# Props Inventory / Management / Organization Systems - NEED HELP!



## Magnolia2011 (Jul 20, 2013)

Hello CBers!

Looking for some advice on props inventory and organization. We have lots of props that are tossed in boxes, closets, shelves - you name it. What we want to do is organize the props and inventory them. The dilemma is this: how best to organize them on the shelves? For example, do we group all the Phones together and label the shelf "Phones" or do we group all stuff (regardless of what it is) that is from a particular show together and call it "whatever show name" or do we put years like "1950s" and anything from the 50s goes there or what is best practice?

Would love to know how others set up organized prop pieces.

Thanks in advance CB

Maggie


----------



## DuckJordan (Jul 20, 2013)

Depends is this a rental place or a house? If a rental place do you always rent the full set of props for the show, for a house do you come back to the shows again and reuse the same props/style?


----------



## Magnolia2011 (Jul 20, 2013)

DuckJordan said:


> Depends is this a rental place or a house? If a rental place do you always rent the full set of props for the show, for a house do you come back to the shows again and reuse the same props/style?
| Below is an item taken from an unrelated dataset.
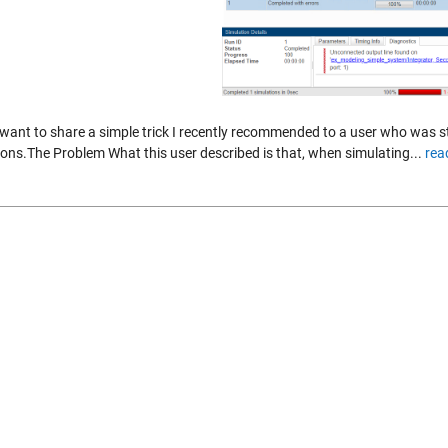
 want to share a simple trick I recently recommended to a user who was s
ions.The Problem What this user described is that, when simulating...
rea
This is our own space - a community theater. We would reuse some props yes, but we don't intend to repeat shows unless several seasons apart. 

Maggie


----------



## DuckJordan (Jul 20, 2013)

Then I would put all your phones in one area and do it that way, maybe even organize by era/design (ex. Put all your second style together, all your 30's era stuff.) For an inventory take pictures and make a folder system. I built a small webpage database for my props but I'm also dealing with well over 20k props in three locations.


----------



## MPowers (Jul 20, 2013)

If you have a large number of items, bar coding is a good choice. Then when you store them by item first, (ex: phones) then by period or specific year if known. Then you can code a group by shows and store the "show" in you computer files as a group. That way if you are searching for a single item, you can go the the shelf with phones and not have to bother with other items. If you are looking for a group of items by period, call that up on the computer and it will tell you which phones, lamps and radios, for example are all from 1930. No guessing as you pull them. If someone needs/wants a "set of props" for a single show, the "show" file will pull up the codes for "that show" and anyone can pull them even though they're not all on the same shelf.


----------



## erosing (Jul 20, 2013)

How much space you have is another factor, along with how many props you have. 

I agree with MPowers, Using phones(or any item), if you had enough in space and quantity, organizing by general item then period may be the easiest to find things. So having all your phones on a 3 shelves and then grouped by decade. Or serving-ware shelved by style and then binned by period. Furniture can get more complicated depending on space available.

As for inventory, cheapest is probably going to be a spreadsheet with the software of your choice. More advanced is going to warrant database software like FileMaker, Access, or similar. Barcodes and QR codes are a good option too. But whatever you choose should be accessible to the present and future staff as far as use and maintenance.


----------



## B_Cut (Nov 7, 2013)

One of our work study students is currently switching over our inventory system from a VERY large Word document to a proper inventory program. http://www.inflowinventory.com/ I have not had a chance to go through it with him, but he says it's easy and very well organized.


----------



## MusicNinja610 (Sep 14, 2018)

DuckJordan said:


> Then I would put all your phones in one area and do it that way, maybe even organize by era/design (ex. Put all your second style together, all your 30's era stuff.) For an inventory take pictures and make a folder system. I built a small webpage database for my props but I'm also dealing with well over 20k props in three locations.




How did you go about creating the website database? Ive also got 3 venues with 4 storage facilities that id like to organize. Also what did it cost to set up if anything?


----------